Which of these spinners do you recommend for snook and redfish?


----------



## Limitless (May 31, 2009)

The choices you provide are good reels made by foreign companies; but, you left out the old workhorse, dependable PENN.  We've all used them for years with good service and a model for every need.  I just got a new Sargus at the Atlanta CCA a couple weeks ago and love it.  Smooth action and solid steady drag.  I'm fishing it tomorrow at the towers south of Carrabelle for snapper.


----------



## ltmedic (May 31, 2009)

What is the Atlanta CCA?


----------



## XTREME HUNTER (May 31, 2009)

Limitless said:


> The choices you provide are good reels made by foreign companies; but, you left out the old workhorse, dependable PENN.  We've all used them for years with good service and a model for every need.  I just got a new Sargus at the Atlanta CCA a couple weeks ago and love it.  Smooth action and solid steady drag.  I'm fishing it tomorrow at the towers south of Carrabelle for snapper.



Penn is a foreign made reel also, The International is the only Penn US made reel.  The rest of them are that good China Quality stuff.


----------



## WaltL1 (May 31, 2009)

I have a Quantam Boca that Ive been very happy with.

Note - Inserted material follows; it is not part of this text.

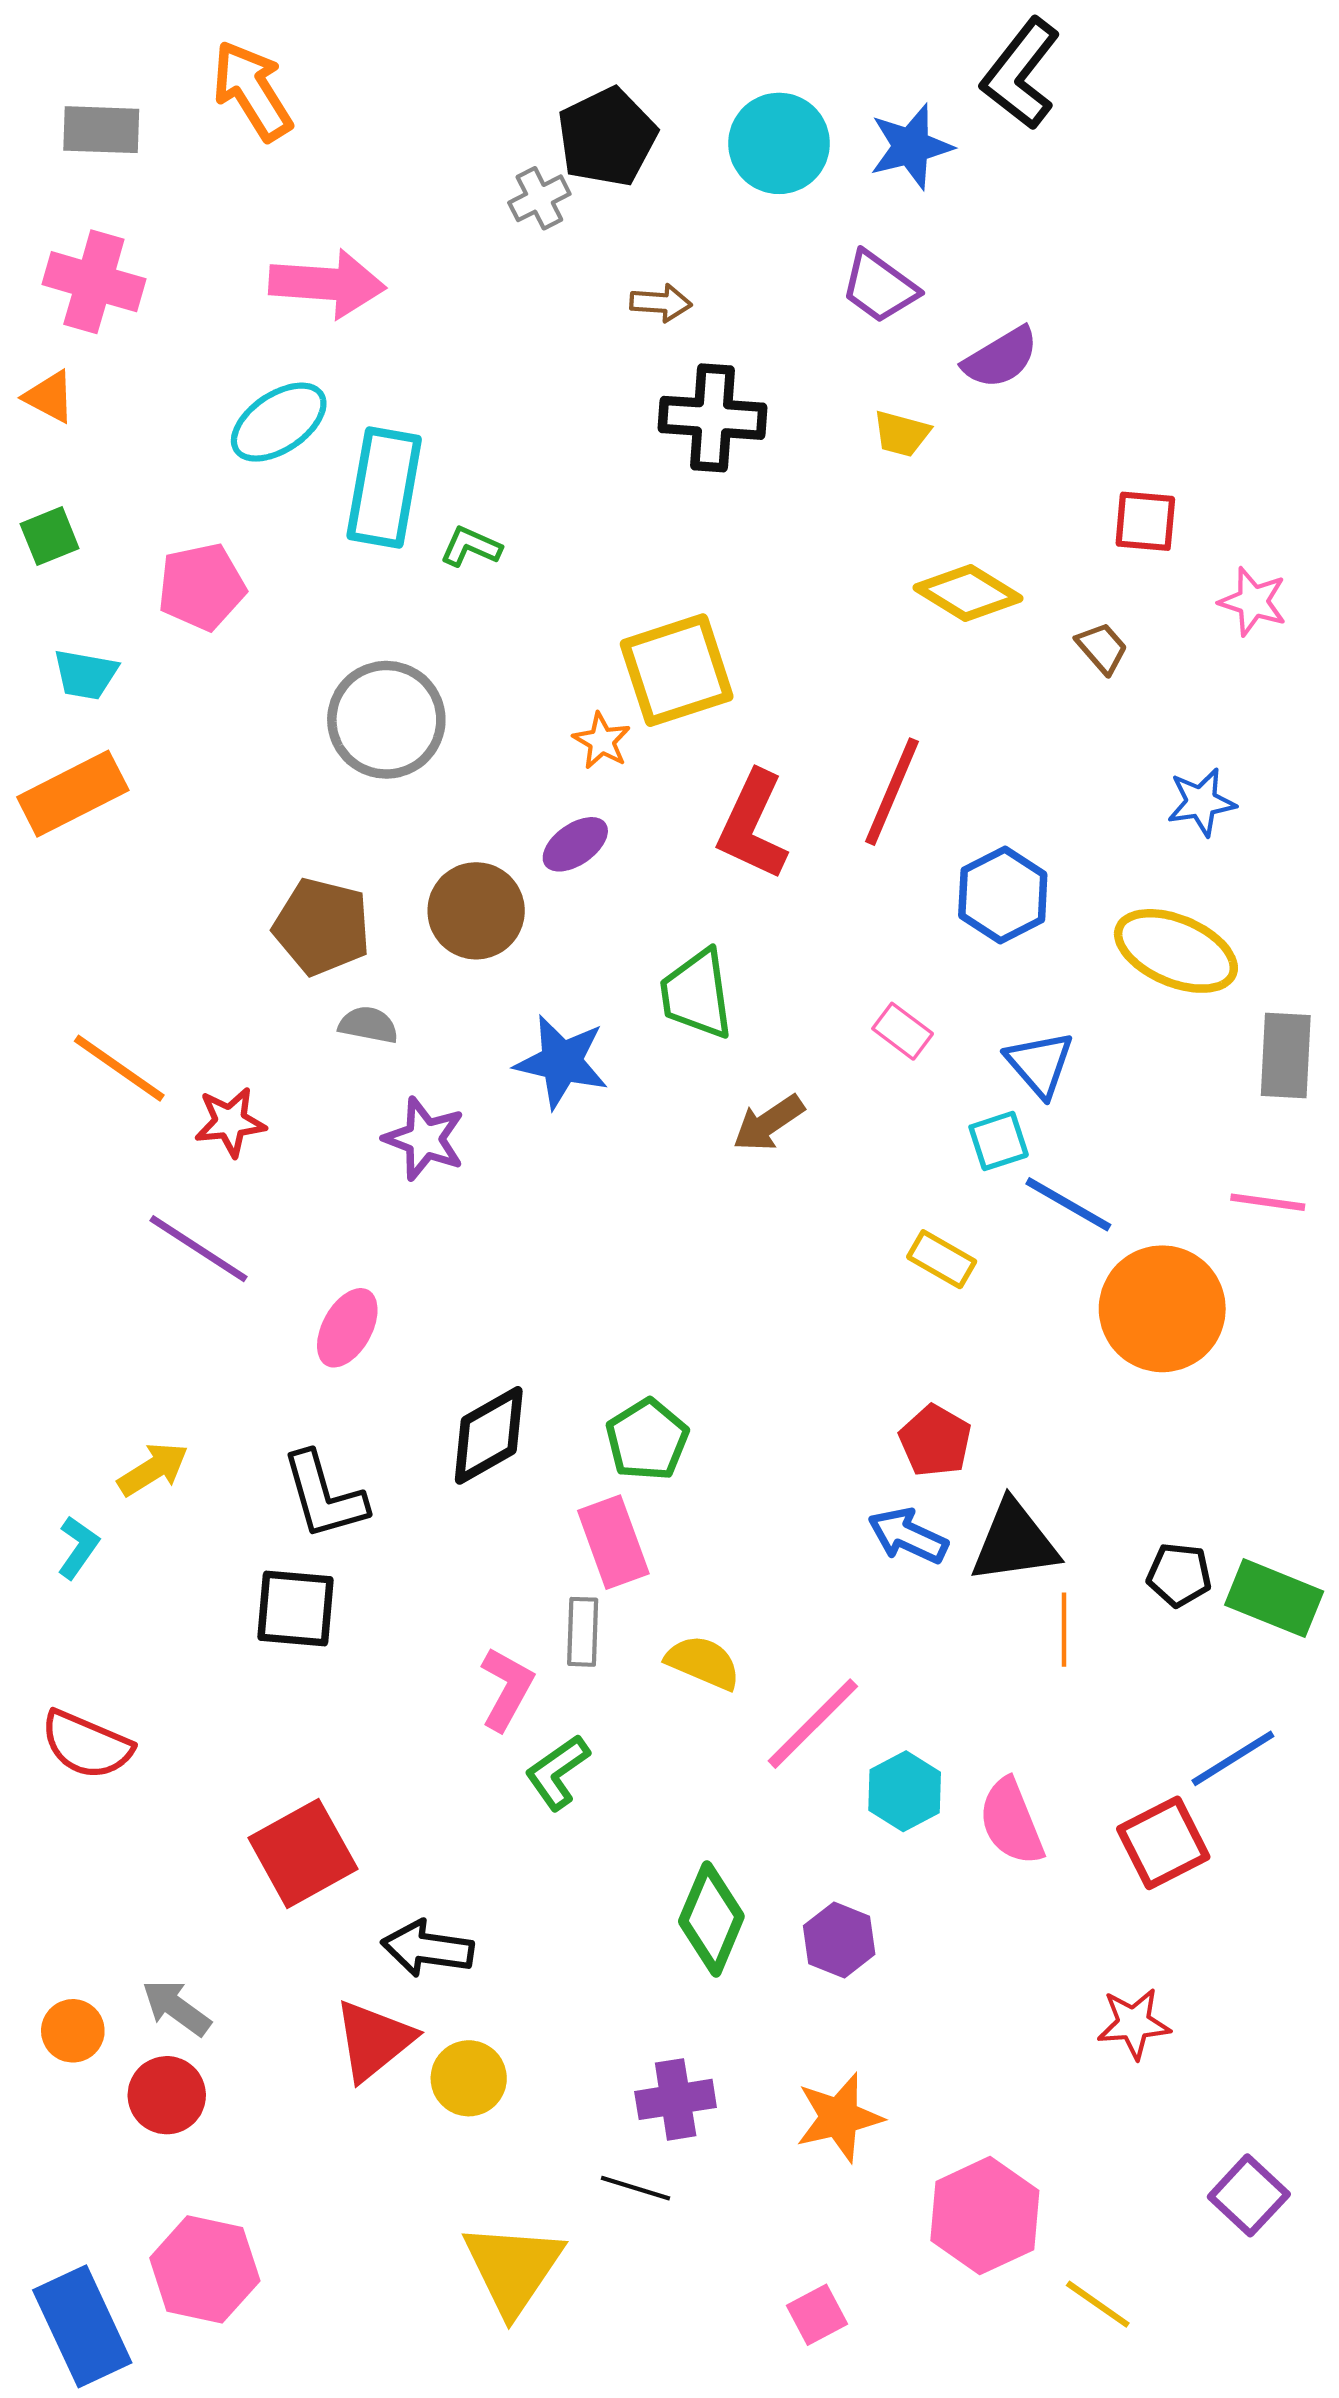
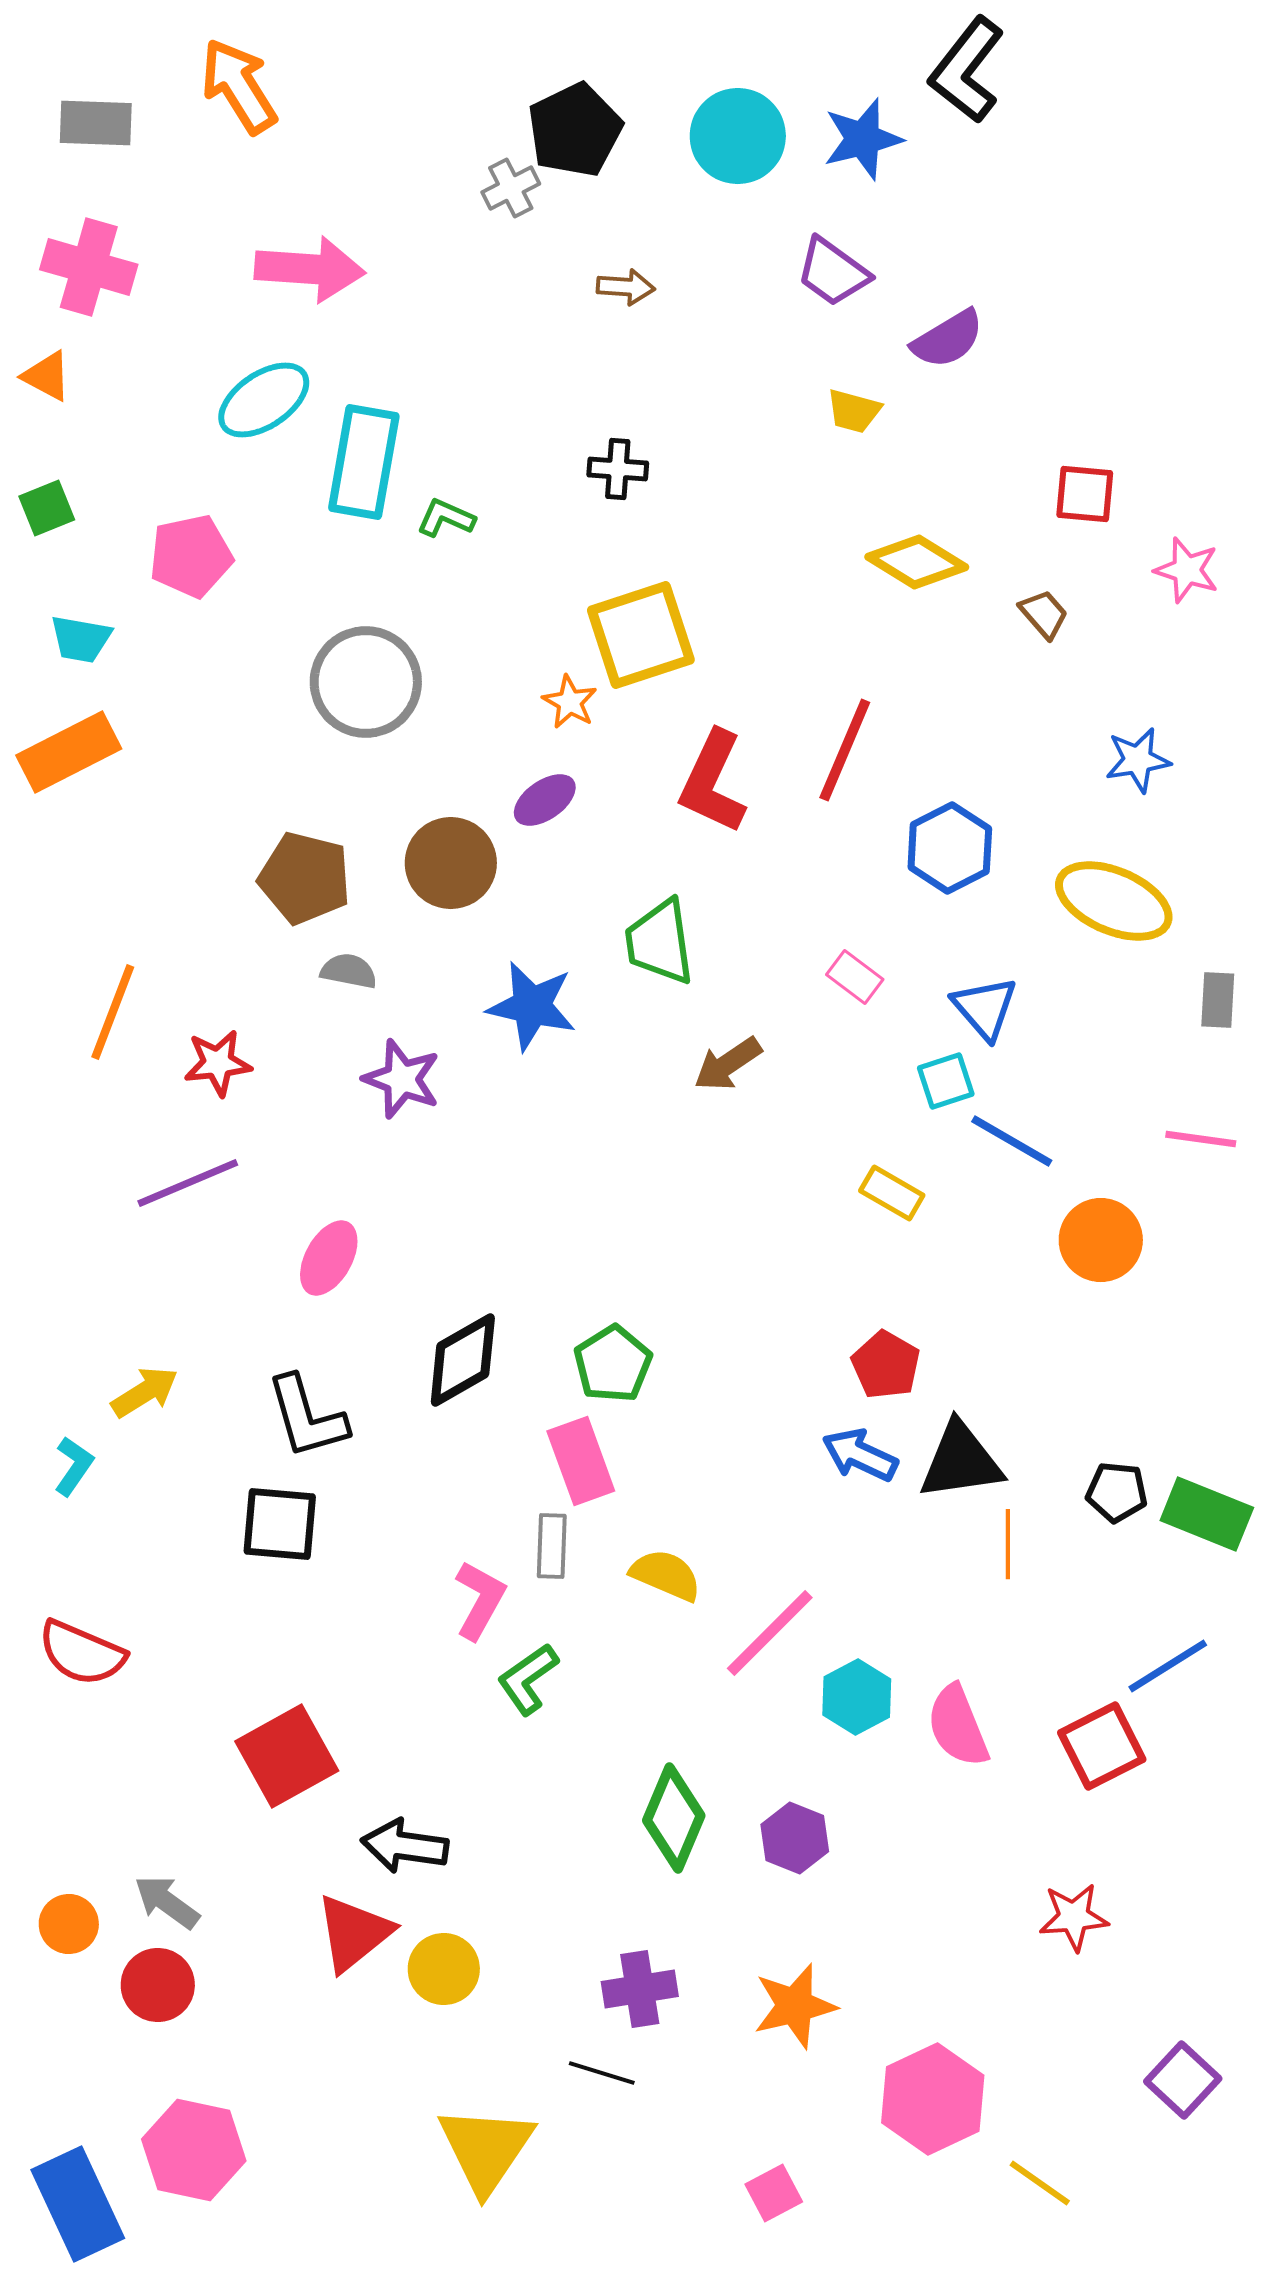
black cross: (713, 418) -> (618, 469), moved, size x0.6
gray rectangle: (1286, 1055) -> (1218, 1000), size x0.7
orange line: (119, 1068) -> (113, 1012), turned 76
purple line: (198, 1249) -> (188, 1183), turned -56
orange circle: (1162, 1309) -> (1101, 1240), size x0.7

Also have some older Penns that, like said above, have been workhorses over the years.


----------



## Ruger GSP (May 31, 2009)

XTREME HUNTER said:


> Penn is a foreign made reel also, The International is the only Penn US made reel.  The rest of them are that good China Quality stuff.



I had a hard time believing this, so I checked it out myself.
In 2007 Penn was sold to a chineese manufacture. I think it is just their reels that are manufactured in china though. I have to say, I have never had a problem with a penn. Except!! my most recent inshore trip. I had a new rod that had only been wet one time before this, that just snapped in half. I contacted penn, and have to say it was nice speaking to an English speaking American customer service rep. They replaced the rod, for free, and even paid for the shipping. I did have to send the broken rod back, and it went to the rod manufacturing plant in Iowa or someplace like that.

Edit: I take that back, I just looked at the bottom of the new rod I have and it also says it was made in China. I guess that explains why the last one broke.


----------



## XTREME HUNTER (May 31, 2009)

Ruger GSP said:


> I had a hard time believing this, so I checked it out myself.
> In 2007 Penn was sold to a chineese manufacture. I think it is just their reels that are manufactured in china though. I have to say, I have never had a problem with a penn. Except!! my most recent inshore trip. I had a new rod that had only been wet one time before this, that just snapped in half. I contacted penn, and have to say it was nice speaking to an English speaking American customer service rep. They replaced the rod, for free, and even paid for the shipping. I did have to send the broken rod back, and it went to the rod manufacturing plant in Iowa or someplace like that.
> 
> Edit: I take that back, I just looked at the bottom of the new rod I have and it also says it was made in China. I guess that explains why the last one broke.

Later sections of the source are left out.